Однажды, когда на лобном месте недалеко от Ганновера готовилась казнь четырех разбойников, он вместе с толпой зевак тоже отправился поглядеть на это зрелище – и увидел всего лишь четырех человек, которым вскоре предстояло быть разрубленными и вычеркнутыми из числа людей. Это событие показалось ему столь же малым и незначительным перед лицом обнимавшей его по-прежнему огромной человеческой массы, как вырубка одного дерева в лесу или, скажем, забой вола. Когда же части тел казненных были растянуты на колесе и он ясно представил себе, как легко он сам и стоящие вокруг люди могут быть разъяты на части, человек как таковой увиделся ему столь малым и ничтожным, что его собственная судьба да и вся жизнь оказалась погребена под мыслью, что человека можно разрубить как животное, – и он возвращался домой даже не без известного удовлетворения, поглощая по пути тесто от своего парика – ибо как раз наступили месяцы, когда он по нескольку дней только этими корками и держался. Пища и платье стали ему безразличны, равно как жизнь и смерть, – какая разница, будет ли еще бродить по земле этот зыбкий кусок плоти, если этой плоти вокруг так неимоверно много! После того дня он, не в силах сдержаться, снова и снова возвращался на площадь, где были рассечены те разбойники, а части их тел намотаны на колесо, и мысленно повторял слова, сказанные еще Соломоном: «Ибо участь сынам человека и участь скоту – одна и та же им участь: как тому умирать, так умирать и этим».

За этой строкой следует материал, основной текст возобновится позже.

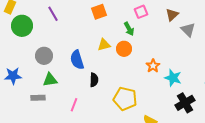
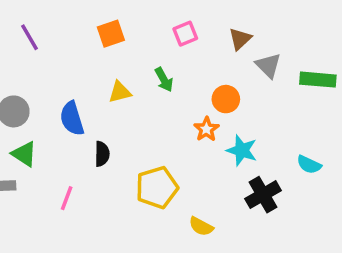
green arrow: (129, 29) -> (164, 80), moved
orange circle: (124, 49) -> (226, 99), moved
green triangle: (50, 80) -> (24, 154), turned 42
yellow pentagon: (125, 99) -> (157, 188), turned -30

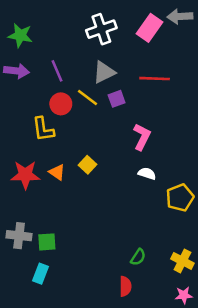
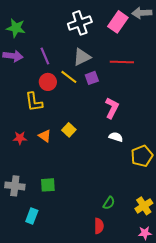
red star: (25, 175) -> (20, 138), size x0.6
green square: (47, 242) -> (48, 185), moved
yellow cross: (182, 261) -> (144, 206), turned 30

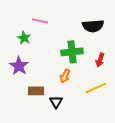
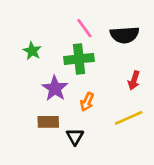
pink line: (40, 21) -> (84, 28), moved, turned 42
green cross: (72, 52) -> (79, 59), moved
purple star: (19, 66) -> (55, 88), moved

С тех пор видя, как режут животное, а наблюдать такое ему приходилось в то время у мясника довольно часто, он всегда сравнивал себя с этим животным и всегда надолго задумывался, пытаясь распознать разницу между ним и собой. Он простаивал часами, разглядывая теленка, его голову, глаза, уши, рот, нос, приближался к нему как можно теснее – как прежде к незнакомым людям – в безумной надежде, не удастся ли вжиться мыслью в самую природу животного; всеми силами он пытался уяснить разницу между ним и собою и порой настолько забывался в своем созерцании, что начинал верить, будто на мгновенье действительно постиг род бытия подобного существа. Иными словами, постиг, каково бы жилось ему самому, к примеру, собакой среди людей или каким-то другим животным, – подобные мысли занимали его и раньше, с самого детства. А поскольку он теперь стал обдумывать разницу между телом и духом, самым важным для него стало отыскать и какое-то свое важное отличие от животного, иначе как было объяснить, что животное, столь схожее с ним по телесному составу, в отличие от него не имеет духа?
И что происходит с духом после разрушения и распадения тела? Ему казалось, что мысли многих тысяч людей, отделенные друг от друга перегородкой тел и сообщающиеся между собой лишь благодаря движению отдельных частей этой перегородки, после смерти людей сливаются воедино, так как исчезает то, что их разделяло, – он так и представлял себе освободившийся и уплывающий в небо разум какого-то человека, вскоре растворяющийся в воздухе.
Потом он воображал, как из чудовищного людского скопления возникает столь же чудовищное, бесформенное скопление душ, и никак не мог понять, почему их число именно таково – не больше и не меньше, а поскольку это число возрастало до бесконечности, каждый индивид становился незначительным почти до совершенной ничтожности.
Эта незначительность, эта затерянность среди людской массы зачастую тяготила его более всего.
В один из вечеров он, печальный и угрюмый, брел по улице. Уже стемнело, но не настолько, чтобы сделать его совсем незаметным для прохожих, чей вид был ему невыносим, так как он казался самому себе предметом всеобщих насмешек и презрения.
Дул сырой холодный ветер, капли дождя мешались со снегом, одежда на нем промокла до нитки, и в эту минуту в нем вдруг возникло ощущение, что убежать от самого себя никак невозможно.
Эта мысль навалилась на Райзера огромным камнем, и как ни старался он из-под него выбраться, тяжкое бремя бытия пригнетало его к земле.
День за днем просыпаться рядом с самим собой и вместе с собой отправляться в постель, повсюду таскать за собой свое ненавистное Я!